Regarding why the Social Democrats do not benefit from remaining in the current coalition, Paluckas points to the just ended political season and notes that many of the accomplishments were mostly cosmetic, ranging from the Labour Code to higher education reform, to the promised pension increases. He also stresses that the leadership within forestries, despite various insinuations, could be sacrificed for the benefit of regional politics. The issue with it, Paluckas points out, is that the current measures being pursued are opposite to his party’s aims, namely centralising and downsizing, rather than enacting devolution.
The Social Democrat chairman points out that while downsizing and centralisation could help raise state earnings, there is also matters of employment and occupation, which could help reduce emigration and reduce the need for public services in the regions. The politician stresses that the practice of state employment is expansive and completely natural in Scandinavia, all based on leftist policy.
Returning to coalition matters, G. Paluckas outlines that without proper communication within the coalition, that is to say if side agreements with the opposition continue, then he has a foreboding that the party council will choose to withdraw from the coalition, something he would find logical and simple. The politician reiterates that while his earlier statements that there are two “Farmer” parties, that of Saulius Skvernelis and that of Ramūnas Karbauskis were a sort of meddling in another group’s matters, various support agreements with the Conservatives must end. Paluckas points out that the Social Democrats will bring forth very clear social and economic priorities for 2018-2019 and that while it may not be simple, if a degree of consensus is found, they can work together, but if not, then he questions what purpose the coalition has in the first place.
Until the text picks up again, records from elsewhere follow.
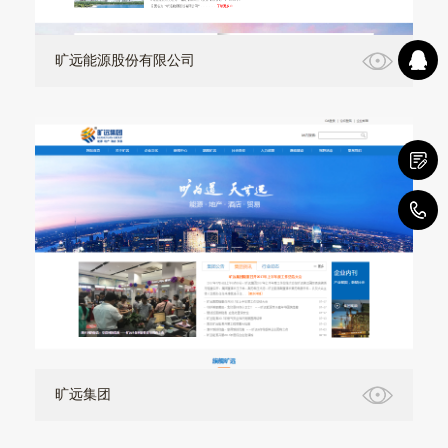
旷远能源股份有限公司
1
旷远集团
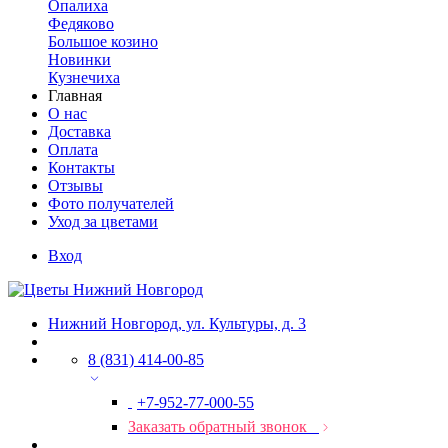
Опалиха
Федяково
Большое козино
Новинки
Кузнечиха
Главная
О нас
Доставка
Оплата
Контакты
Отзывы
Фото получателей
Уход за цветами
Вход
Нижний Новгород, ул. Культуры, д. 3
8 (831) 414-00-85
+7-952-77-000-55
Заказать обратный звонок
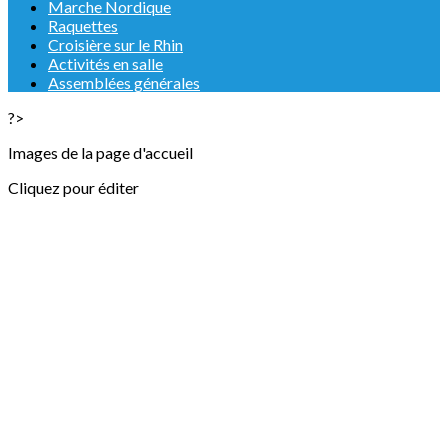
Marche Nordique
Raquettes
Croisière sur le Rhin
Activités en salle
Assemblées générales
?>
Images de la page d'accueil
Cliquez pour éditer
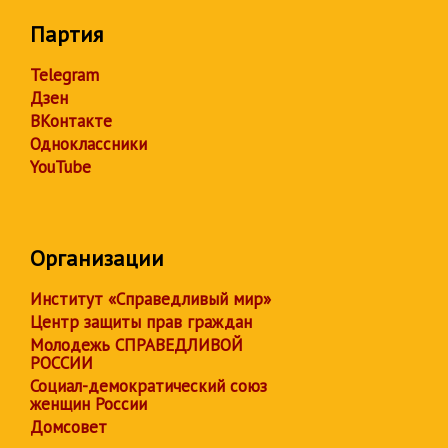
Партия
Telegram
Дзен
ВКонтакте
Одноклассники
YouTube
Организации
Институт «Справедливый мир»
Центр защиты прав граждан
Молодежь СПРАВЕДЛИВОЙ
РОССИИ
Социал-демократический союз
женщин России
Домсовет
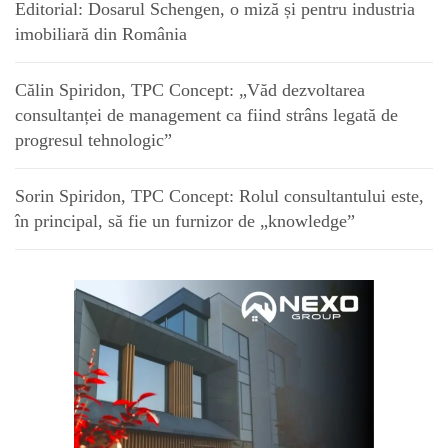
Editorial: Dosarul Schengen, o miză și pentru industria
imobiliară din România
Călin Spiridon, TPC Concept: „Văd dezvoltarea
consultanței de management ca fiind strâns legată de
progresul tehnologic”
Sorin Spiridon, TPC Concept: Rolul consultantului este,
în principal, să fie un furnizor de „knowledge”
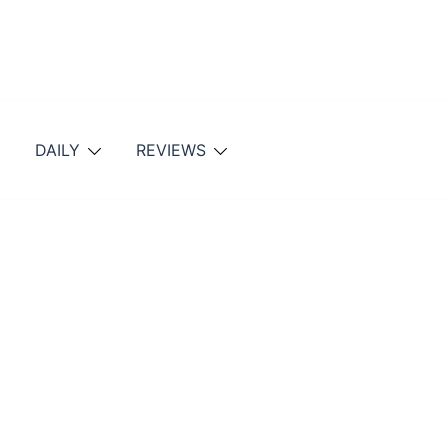
DAILY
REVIEWS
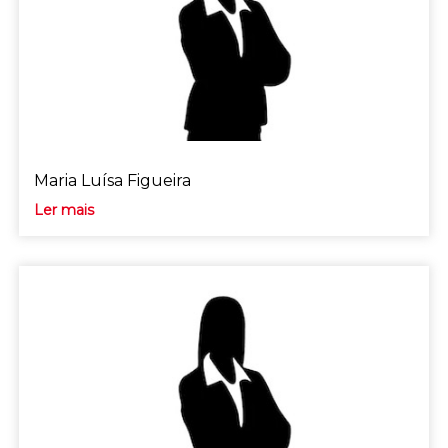
Maria Luísa Figueira
Ler mais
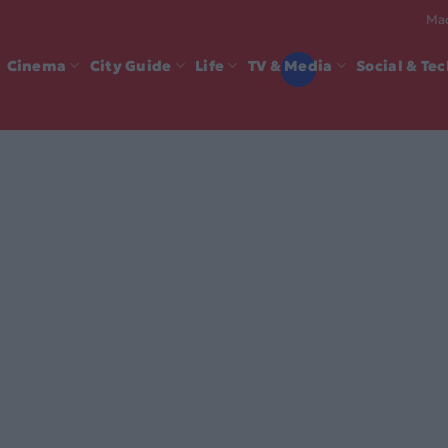
Mad
Cinema
City Guide
Life
TV & Media
Social & Te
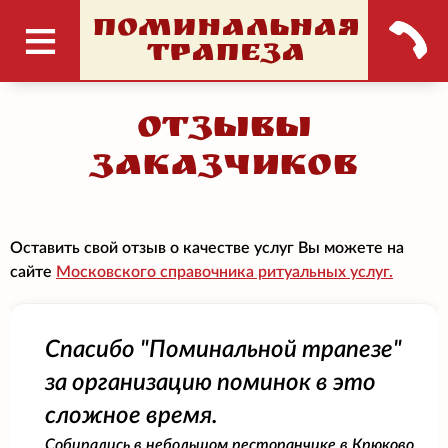
ПОМИНАЛЬНАЯ
ТРАПЕЗА
Отзывы
заказчиков
Оставить свой отзыв о качестве услуг Вы можете на
сайте
Московского справочника ритуальных услуг.
Спасибо "Поминальной трапезе"
за организацию поминок в это
сложное время.
Собирались в небольшом ресторанчике в Крюково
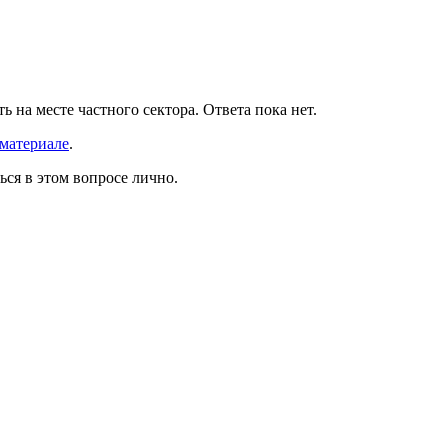
на месте частного сектора. Ответа пока нет.
материале
.
ся в этом вопросе лично.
“Personally I am sceptical. I tried talking, sitting down at one table, but I see less and less common vision and consensus in our diverged opinions. This political season’s end was the culmination. When you go and seek help from the opposition, instead offering that which the Social Democrats have been seeking. Quite something,” G. Paluckas says. He admits that a brief pause was needed to settle emotions and ensure a rational decision making process which could help avoid political and government crisis. “I am young, but fairly experienced, thus Conservative provocations do not unbalance me,” the Social Democrat chairman concluded.